The majors have ensured that SAG won’t be able to drag its heels in the next round of contract negotiations.

An unprecedented but little-noticed provision in SAG’s hard-fought new contract requires that the guild must initiate six weeks of negotiations on Oct. 1, 2010 — a full nine months prior to the expiration of its just-ratified feature-primetime contract.

That contrasts sharply with SAG’s start date last year, which was only 2½ months before its contract expired. And this requirement heightens the urgency of the guild’s fall elections for national board seats and officers because the regime that emerges from the September election will have barely a year to prepare its strategy and demands for the next contract.

Control of the SAG national board — which passed last fall from the hardline Membership First faction to a coalition of moderates — will be at stake in the elections, with the battle concentrated in Hollywood. President Alan Rosenberg announced last week he’s seeking a third two-year term, but with the filing deadline not until July 23, it’s uncertain who else may run.

Moderates James Cromwell and current national board member Adam Arkin indicated recently that they won’t seek the presidency.

The proviso also means that SAG may well be the first at the table with the majors next time out.

SAG and the Alliance of Motion Picture & Television Producers had no comment Thursday about the clause in the agreement. But it’s understood the congloms insisted earlier this spring on locking the guild into the negotiating period as a tradeoff for the concession they made in allowing SAG a two-year contract term this time around rather than the customary three-year term. That allowed SAG to stay in synch with the mid-2011 contract expiration of the DGA and WGA.

The WGA’s contract will be the first to expire on May 1, 2011, while the DGA, SAG and AFTRA will all see June 30, 2011, expirations. None of the other unions commented Thursday.

During the previous round of negotiations, the WGA and the AMPTP’s negotiations began in mid-July 2007 and got nowhere fast as the congloms demanded a revamp of residual payments — an incendiary tactic that led to the WGA securing a strike authorization by the time the companies pulled that proposal off the table. Two months into the subsequent strike, the DGA worked out a deal with a new-media template that the WGA agreed to in February 2008 at the end of its strike, followed by AFTRA in July 2008 and SAG last week.
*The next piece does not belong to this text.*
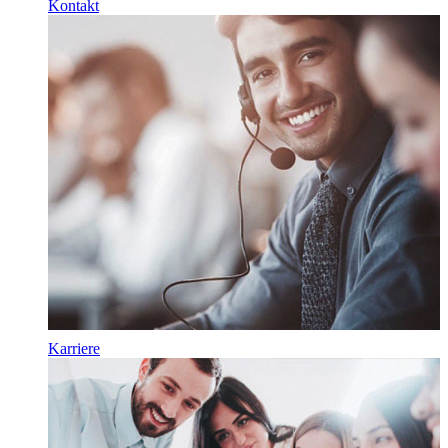
Kontakt
Karriere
A few days after the WGA strike ended, George Clooney, Robert De Niro, Tom Hanks and Meryl Streep urged SAG to start negotiations as soon as possible, but SAG didn’t hold its first negotiation with the AMPTP until mid-April 2008 — only 2½ months before its contract expired. It didn’t reach a tentative deal until a year later.

It’s still unclear whether SAG will negotiate jointly with AFTRA, which angrily split from SAG in March 2008 in a culmination of years of infighting over TV jurisdiction. Although AFTRA started its talks with the AMPTP a few weeks after SAG, it wrapped a deal in late May 2008 and its members ratified the deal over SAG’s strident objections.

AFTRA has signed the lion’s share of primetime pilots since negotiating separately from SAG — a development that’s certain to be an issue during the upcoming elections.

The proviso locking in SAG to a negotiating period in 2010 emerged in a slightly different form during three days of talks in February after SAG’s national board fired national exec director Doug Allen for failing to reach a deal. During those talks, the congloms insisted on a three-year term for SAG that would have expired in 2012 but also proposed that SAG could synch its date up with AFTRA’s expiration if it would agreed to early talks in the next round.

The guild’s negotiating team, headed by interim national exec director David White and chief negotiator John McGuire, would not concede the point, and SAG needed two more months to reach a deal.

But exactly when SAG’s next round of talks would start never became an issue during the subsequent ratification campaign. Opponents of the deal, led by Rosenberg, focused on blasting the new-media provisions of the deal.

White and Rosenberg both said last week they would reach out to the other unions to begin prepping for the next round of talks, but nothing formal’s been announced since then.

The language in SAG’s agreement specifies that both sides “commence negotiations for successor agreements to the agreements beginning no later than Oct. 1, 2010, and continuing through Nov. 15, 2010. It is understood and agreed that neither party shall be obligated to reach an agreement during said time period; however, all parties agree to conduct such negotiations in good faith with the intent of reaching agreement.”

Membership First posted a countdown counter on its website Thursday, noting that there were 469 days until negotiations start.

And SAG first VP Anne-Marie Johnson indicated in a post on the Membership First site that members should provide the guild with info about how the new deal is getting implemented. She noted that toppers told the national board in April that if the contract was ratified, SAG will more than likely be in first position for the upcoming negotiations in 2011.

“If that is indeed the case, it is imperative that SAG rely on the information provided by our members, not from the AMPTP, whose intention is certainly not to assist SAG in securing stronger contracts, if we are to be thoroughly prepared based on the sunset clause, to start from scratch in the area of new media and to improve or regain in areas we may have lost ground,” Johnson added.